The Side Lawn in the front garden is mossy and weedy and waiting to erupt into a sea of aconites and crocii. I am really keeping my fingerscrossed about the winter aconites I planted out in this lawn this Spring. If even one flowers I will see it as a success.
In the back garden the Long Shoot is probably the shape \I want it to be. The Pond Border is on the right, the Coal Bunker Border on the left and the Conservatory Border sweeps around the top. I encourage daisies to grow in this lawn and this year there have been quite a few. I do love a daisyed lawn.
Up the other side of the Pond Border there are the four sisters. There are some snowdrops bought from Easton Walled Gardens in the center of the sisters' lawn. I live in hope that they will multiply eventually.
Further on up to the Dancing Lawn, which will be a sea of crocii and Narcissus cyclamineus in the Spring.

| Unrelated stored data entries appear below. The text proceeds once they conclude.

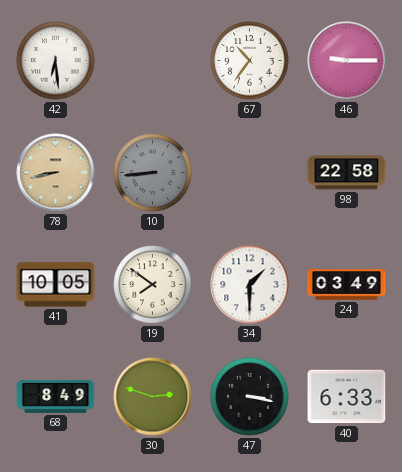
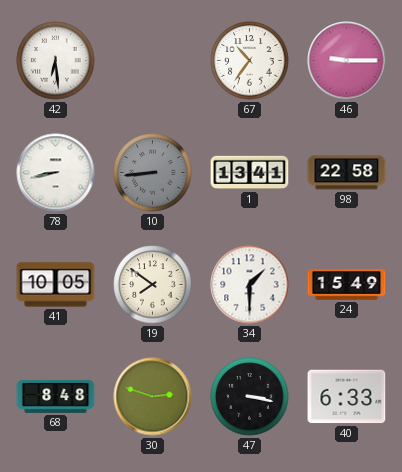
78 dial: champagne -> white
1: none -> 13:41
24: 03:49 -> 15:49
68: 8:49 -> 8:48
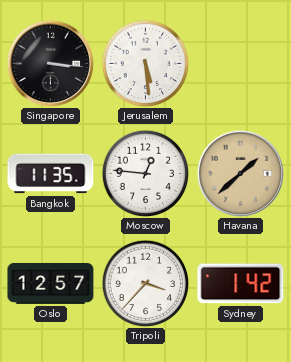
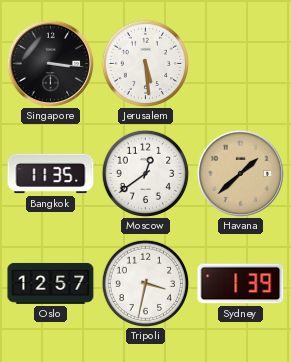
Moscow: 12:46 -> 12:39
Tripoli: 3:37 -> 3:32
Sydney: 1:42 -> 1:39
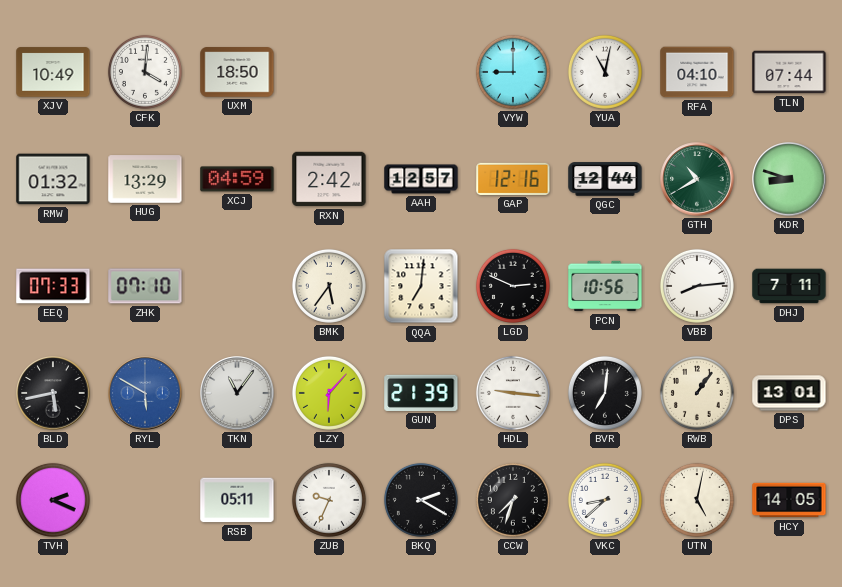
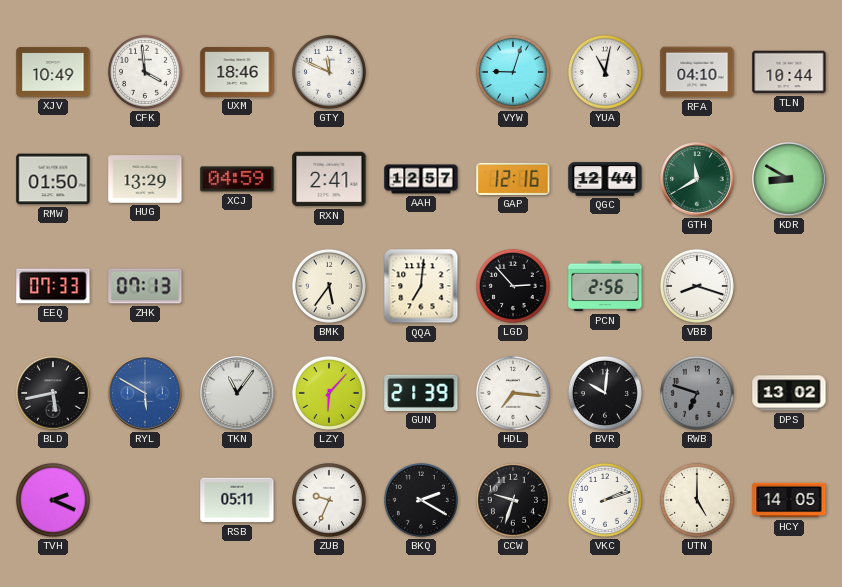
CFK: 4:01 -> 3:59
UXM: 18:50 -> 18:46
GTY: none -> 11:49
VYW: 9:00 -> 9:03
TLN: 07:44 -> 10:44
RMW: 01:32 -> 01:50
RXN: 2:42 -> 2:41
GTH: 10:40 -> 11:40
KDR: 8:48 -> 8:50
ZHK: 07:10 -> 07:13
LGD: 2:49 -> 2:53
PCN: 10:56 -> 2:56
VBB: 8:14 -> 8:18
DHJ: 7:11 -> none
HDL: 9:16 -> 7:16
BVR: 7:01 -> 10:01
RWB: 1:06 -> 6:48
RWB dial: cream -> grey
DPS: 13:01 -> 13:02
CCW: 7:33 -> 9:33
VKC: 8:38 -> 2:12
UTN: 5:02 -> 5:00
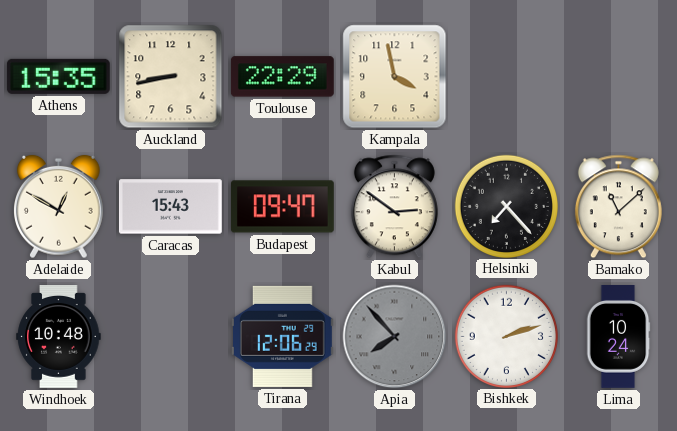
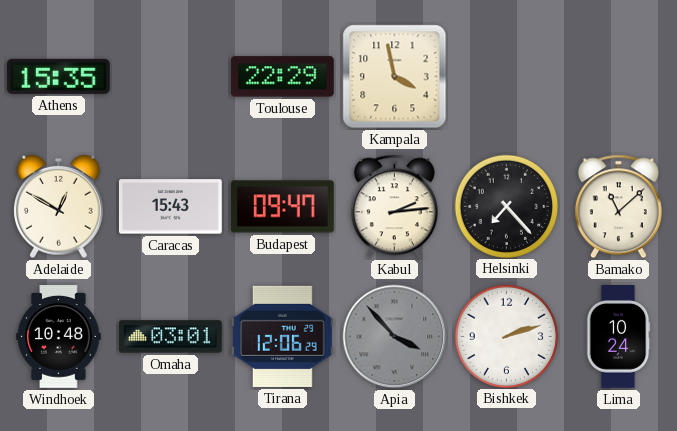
Auckland: 8:43 -> none
Kabul: 2:51 -> 2:14
Omaha: none -> 03:01
Apia: 7:53 -> 3:53
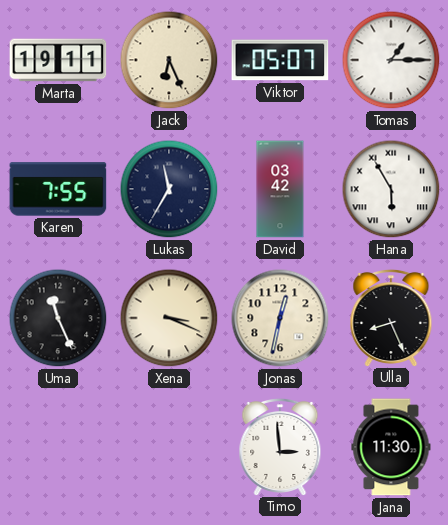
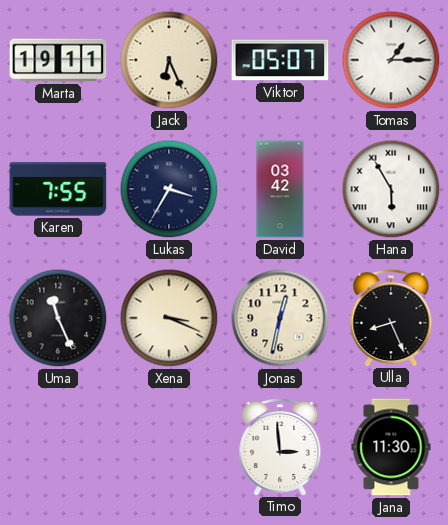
Lukas: 11:35 -> 3:35
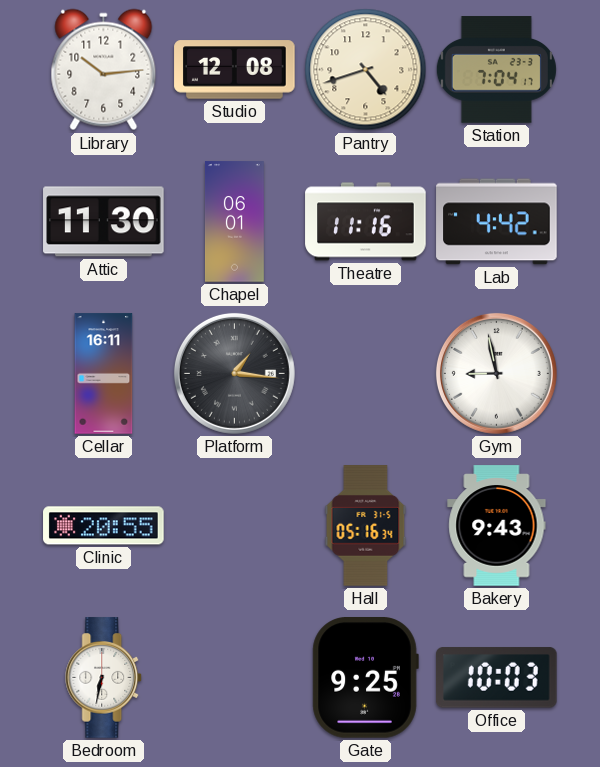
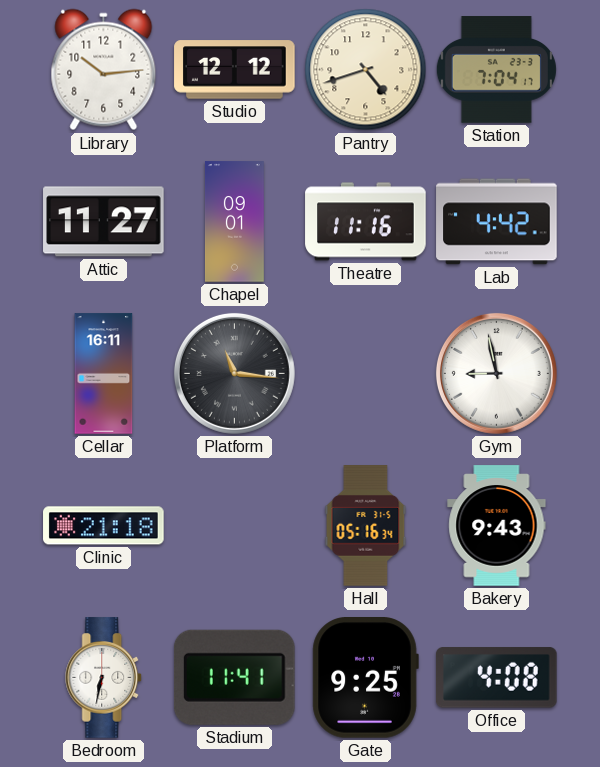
Studio: 12:08 -> 12:12
Attic: 11:30 -> 11:27
Chapel: 06:01 -> 09:01
Platform: 1:16 -> 11:16
Clinic: 20:55 -> 21:18
Stadium: none -> 11:41
Office: 10:03 -> 4:08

It will, a veritable ocean! Well, a few anyway.
The grass in the Wild Garden is more scraggy. It does not get cut very often in the year as usually I let it grow long. For next year I am thinking of cutting it differently, more open space, less narrow paths. This is thought in progress. There are many Spring bulbs planted through this area, every year a few more snowdrops go in, daffodils, species tulips and now some muscari as well.
At the very top of the garden in the borderlands there is even scraggier grass. This part of the garden suffered greatly from the tree issues in the year. I want to reduce the amount of cow parsley that grows in this area. Even as I say this I can see the tufts of it coming up again for the Spring.
I was getting mower-happy as I went around the garden and even mowed the grassy knoll. This rarely gets cut, I sometimes attack it with some shears but I like to let it grow. I think it is good to let it grow as every summer it now attracts grasshoppers and I would not want them to be discouraged.
I love the curve of the lawns as I look down across the Bermuda Triangle and down into the formal bowl of the Long Shoot. This shaping of the lawns and borders still makes me very happy. It has worked as I wanted and even though the border extensions created last Autumn still need further planting up, I think they have added positively to the development of the garden.
Despite the fact I have just shown you lots of pictures of grass, I am not really a great lover of the stuff. It sort of grows and sits there most of the time which is why I plant things through it. I do remove the odd weed, but not fanatically. I rarely rake it and have never aerated it, though I sometimes think about doing it. It is best described as neglected. Yet I do think its role as acting as a calming green foil of the rest of the garden is important and earns it its place.
Lawns are probably the most high maintenance plants you can grow and mine nags at me to be mowed throughout the growing season. So I am hoping the November cut is the last cut of this year. I look forward to a few months mowing rest and bulb emergence.